Clotting was, for a short time, a pretty hot topic in ME/CFS and could result from damaged endothelial cells. Systrom has suggested that small nerve fiber damage could be shunting blood away from the muscles in ME/CFS. Wirth and Scheibenbogen proposed that narrowed blood vessels in ME/CFS are triggering an explosion of vasodilators which, in turn, are producing a wide array of symptoms. Those narrowed blood vessels could be reducing blood volumes. (I haven’t found a blood volume long-COVID study yet.)

Damaged Small Nerve Fibers May be Causing Energy Problems in Chronic Fatigue Syndrome (ME/CFS)

Hypothesis Predicts Major Failure Point in Chronic Fatigue Syndrome (ME/CFS)

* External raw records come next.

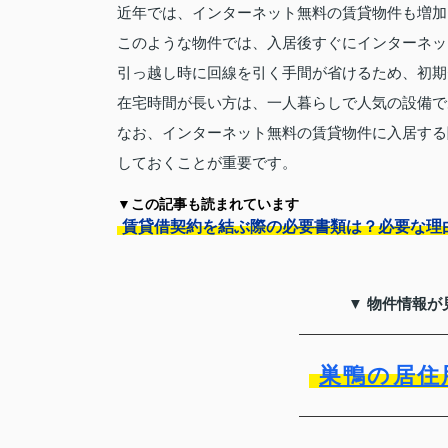
近年では、インターネット無料の賃貸物件も増加
このような物件では、入居後すぐにインターネッ
引っ越し時に回線を引く手間が省けるため、初期
在宅時間が長い方は、一人暮らしで人気の設備で
なお、インターネット無料の賃貸物件に入居する
しておくことが重要です。
▼この記事も読まれています
賃貸借契約を結ぶ際の必要書類は？必要な理
▼ 物件情報が
巣鴨の居住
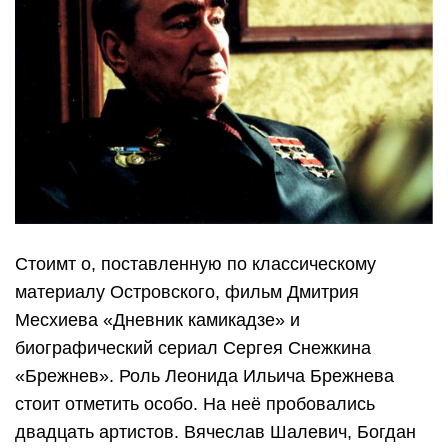
Стоимт о, поставленную по классическому
материалу Островского, фильм Дмитрия
Месхиева «Дневник камикадзе» и
биографический сериал Сергея Снежкина
«Брежнев». Роль Леонида Ильича Брежнева
стоит отметить особо. На неё пробовались
двадцать артистов. Вячеслав Шалевич, Богдан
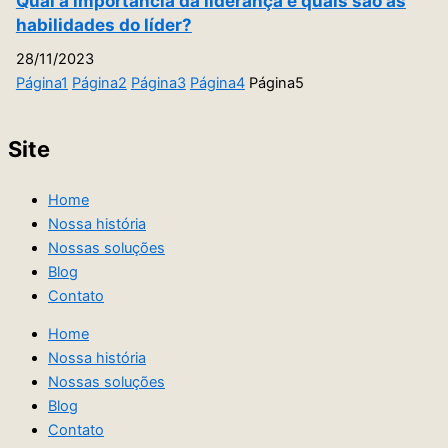
Qual a importância da liderança e quais são as
habilidades do líder?
28/11/2023
Página
1
Página
2
Página
3
Página
4
Página
5
Site
Home
Nossa história
Nossas soluções
Blog
Contato
Home
Nossa história
Nossas soluções
Blog
Contato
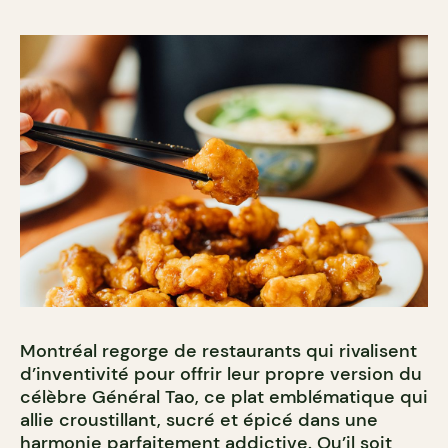
Montréal regorge de restaurants qui rivalisent
d’inventivité pour offrir leur propre version du
célèbre Général Tao, ce plat emblématique qui
allie croustillant, sucré et épicé dans une
harmonie parfaitement addictive. Qu’il soit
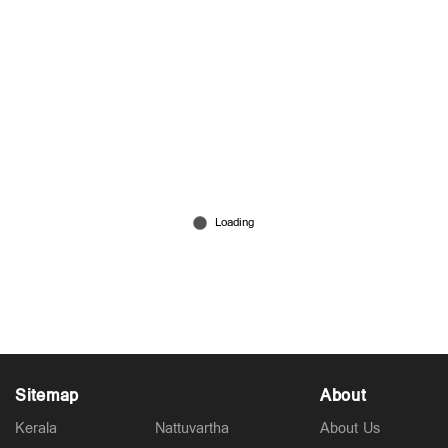
കസേരയോ, മേശയോ; ഏത് വേണം: സ്നേഹ
റെഡി
Jul 10, 2026
Sitemap
About
Kerala
Nattuvartha
About Us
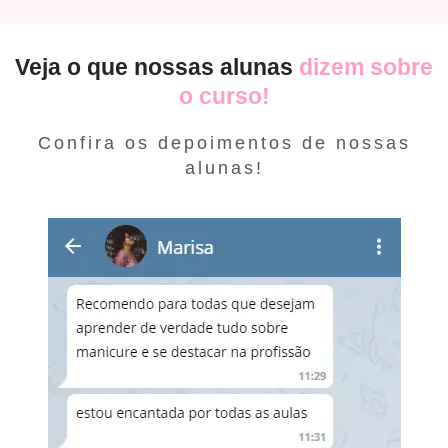
Veja o que nossas alunas
dizem sobre
o curso!
Confira os depoimentos de nossas
alunas!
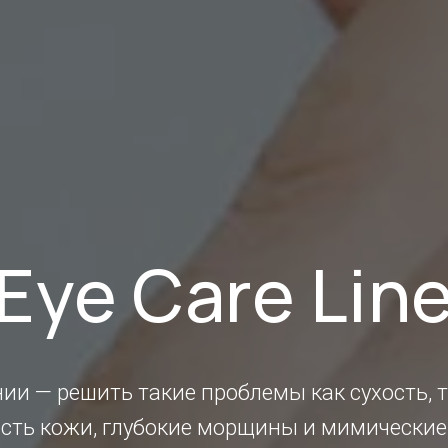
Eye Care Lin
ии — решить такие проблемы как сухость, 
сть кожи, глубокие морщины и мимические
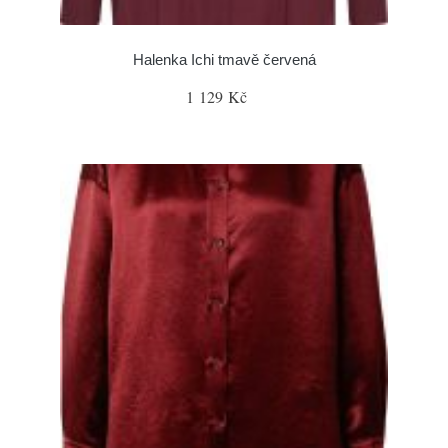
Halenka Ichi tmavě červená
1 129 Kč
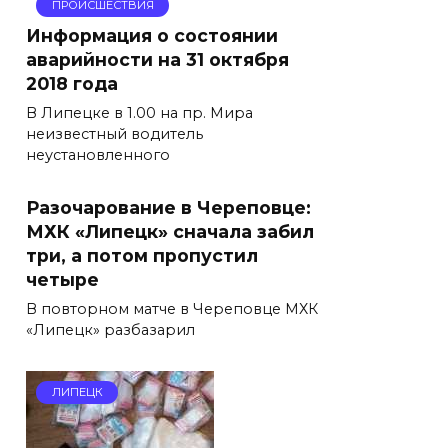
ПРОИСШЕСТВИЯ
Информация о состоянии
аварийности на 31 октября
2018 года
В Липецке в 1.00 на пр. Мира
неизвестный водитель
неустановленного
Разочарование в Череповце:
МХК «Липецк» сначала забил
три, а потом пропустил
четыре
В повторном матче в Череповце МХК
«Липецк» разбазарил
ЛИПЕЦК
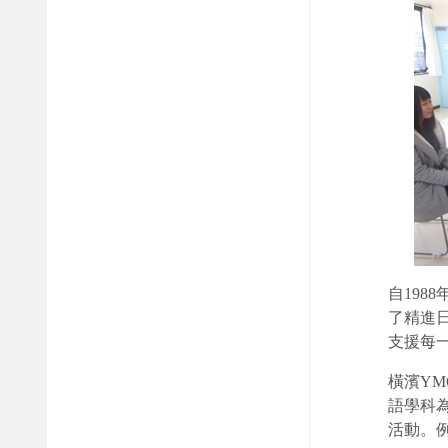
自198
了精進
支援每
橫濱Y
語學科
活動。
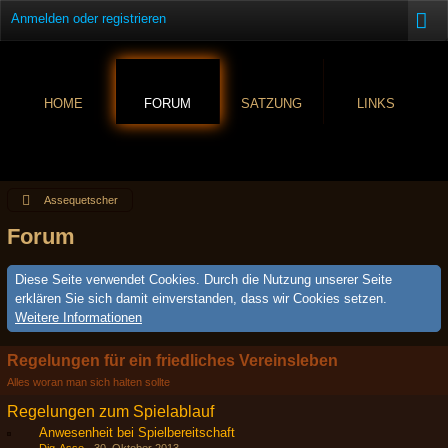
Anmelden oder registrieren
HOME
FORUM
SATZUNG
LINKS
Assequetscher
Forum
Diese Seite verwendet Cookies. Durch die Nutzung unserer Seite
erklären Sie sich damit einverstanden, dass wir Cookies setzen.
Weitere Informationen
Regelungen für ein friedliches Vereinsleben
Alles woran man sich halten sollte
Regelungen zum Spielablauf
Anwesenheit bei Spielbereitschaft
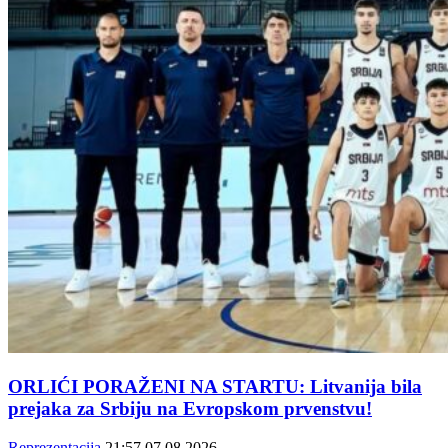
ORLIĆI PORAŽENI NA STARTU: Litvanija bila
prejaka za Srbiju na Evropskom prvenstvu!
Reprezentacija
21:57
07.08.2026.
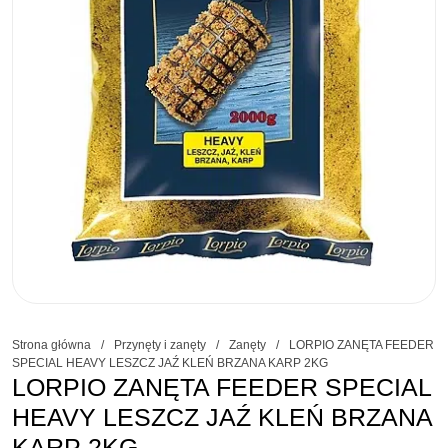
Strona główna
/
Przynęty i zanęty
/
Zanęty
/
LORPIO ZANĘTA FEEDER
SPECIAL HEAVY LESZCZ JAŹ KLEŃ BRZANA KARP 2KG
LORPIO ZANĘTA FEEDER SPECIAL
HEAVY LESZCZ JAŹ KLEŃ BRZANA
KARP 2KG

Plus, we have our own ringer – the Ron Davis/Open Medicine Foundation work on red blood cell deformation – that could be impairing blood flows as well. As noted at the start of the blog, we also have an exercise study that suggests that people with ME/CFS are doing everything they can, breathing-wise, to shove more oxygen into their blood.

Any researchers up for an ME/CFS 129Xe MRI lung study?